Under 6.5.6 Additive operators:
Semantics
8 - [...] If the pointer operand points to an element of an array object, and the array is large enough, the result points to an element offset from the original element such that the difference of the subscripts of the resulting and original array elements equals the integer expression. [...] If the result points one past the last element of the array object, it shall not be used as the operand of a unary * operator that is evaluated.
If the memory is allocated by malloc then:
7.22.3 Memory management functions
1 - [...] The pointer returned if the allocation succeeds is suitably aligned so that it may be assigned to a pointer to any type of object with a fundamental alignment requirement and then used to access such an object or an array of such objects in the space allocated (until the space is explicitly deallocated). The lifetime of an allocated object extends from the allocation until the deallocation.
This does not however countenance the use of such memory without an appropriate cast, so for MyStruct as defined above only the declared members of the object can be used. This is why flexible array members (6.7.2.1:18) were added.
Also note that appendix J.2 Undefined behavior calls out array access:
1 - The behavior is undefined in the following circumstances: [...]
— Addition or subtraction of a pointer into, or just beyond, an array object and an
integer type produces a result that does not point into, or just beyond, the same array
object.
— Addition or subtraction of a pointer into, or just beyond, an array object and an
integer type produces a result that points just beyond the array object and is used as
the operand of a unary * operator that is evaluated.

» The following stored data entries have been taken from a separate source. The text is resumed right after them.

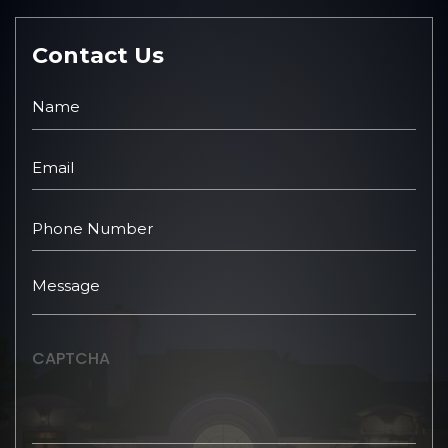
Contact Us
CAPTCHA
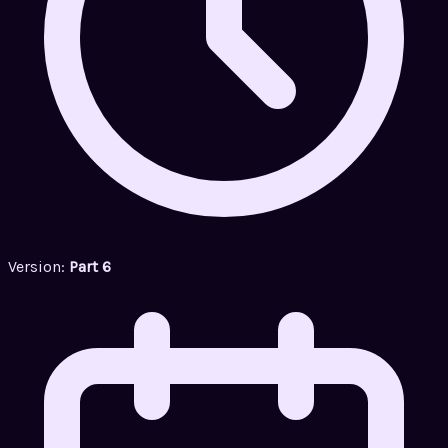
Version:
Part 6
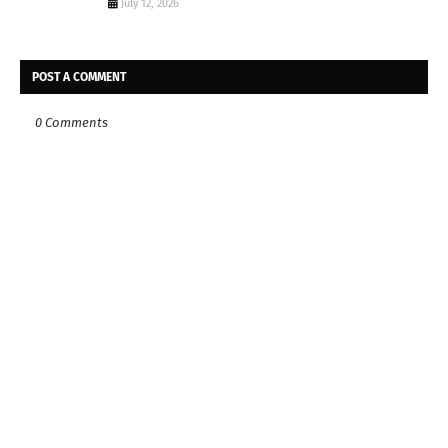
July 12, 2026
POST A COMMENT
0 Comments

— An array subscript is out of range, even if an object is apparently accessible with the
given subscript (as in the lvalue expression a[1][7] given the declaration int
a[4][5]).
So, as you note this would be undefined behaviour:
MyStruct *foo = malloc(sizeof(MyStruct) + sizeof(int) * 10);
foo->data[5] = 1;
However, you would be allowed to do the following:
MyStruct *foo = malloc(sizeof(MyStruct) + sizeof(int) * 10);
((int *) foo)[(offsetof(MyStruct, data) / sizeof(int)) + 5] = 1;
C++ is laxer in this regard; 3.9.2 Compound types [basic.compound] has:
3 - [...] If an object of type T is located at an address A, a pointer of type cv T* whose value is the address A is said to point to that object, regardless of how the value was obtained.

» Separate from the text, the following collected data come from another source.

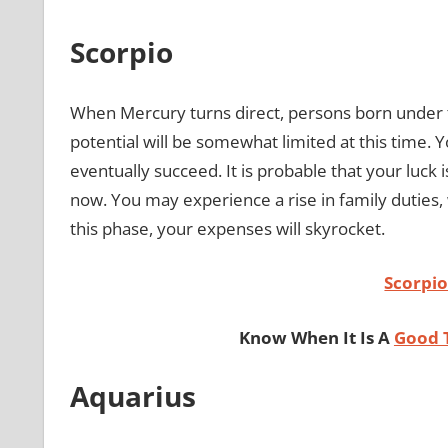
Scorpio
When Mercury turns direct, persons born under t
potential will be somewhat limited at this time. 
eventually succeed. It is probable that your luck
now. You may experience a rise in family duties
this phase, your expenses will skyrocket.
Scorpi
Know When It Is A
Good 
Aquarius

This makes sense considered in the light of C's more aggressive optimisation opportunities for pointers, e.g. with the restrict qualifier.

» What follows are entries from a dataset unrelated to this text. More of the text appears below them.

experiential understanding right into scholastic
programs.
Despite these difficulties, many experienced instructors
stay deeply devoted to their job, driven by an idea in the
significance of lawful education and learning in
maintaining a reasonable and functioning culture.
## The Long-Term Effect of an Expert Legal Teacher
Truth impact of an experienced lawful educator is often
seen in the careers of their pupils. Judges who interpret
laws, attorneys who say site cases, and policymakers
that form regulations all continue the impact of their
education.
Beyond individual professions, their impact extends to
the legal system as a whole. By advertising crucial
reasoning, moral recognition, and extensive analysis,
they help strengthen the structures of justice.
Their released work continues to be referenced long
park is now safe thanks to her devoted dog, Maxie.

The C99 rationale document talks about this in section 6.7.2.1.
A new feature of C99: There is a common idiom known as the “struct hack” for creating a structure containing a variable-size array:
...
The validity of this construct has always been questionable. In the response to one Defect Report, the Committee decided that it was undefined behavior because the array p->items contains only one item, irrespective of whether the space exists. An alternative construct was
suggested: make the array size larger than the largest possible case (for example, using int items[INT_MAX];), but this approach is also undefined for other reasons.
The Committee felt that, although there was no way to implement the “struct hack” in C89, it was nonetheless a useful facility. Therefore the new feature of “flexible array members” was introduced. Apart from the empty brackets, and the removal of the “-1” in the malloc call,
this is used in the same way as the struct hack, but is now explicitly valid code.
The struct hack is undefined behavior, as supported not only be the C specification itself (I'm sure there are citations in the other answers) but the committee has even recorded its opinion.
So the answer is yes, it is undefined behavior according to the standard document, but it is well defined according to the de facto C standard. I imagine most compiler writers are intimately familiar with the hack. From GCC's tree-vrp.c:
/* Accesses after the end of arrays of size 0 (gcc
extension) and 1 are likely intentional ("struct
hack"). */
I think there's a good chance you might even find the struct hack in compiler test suites.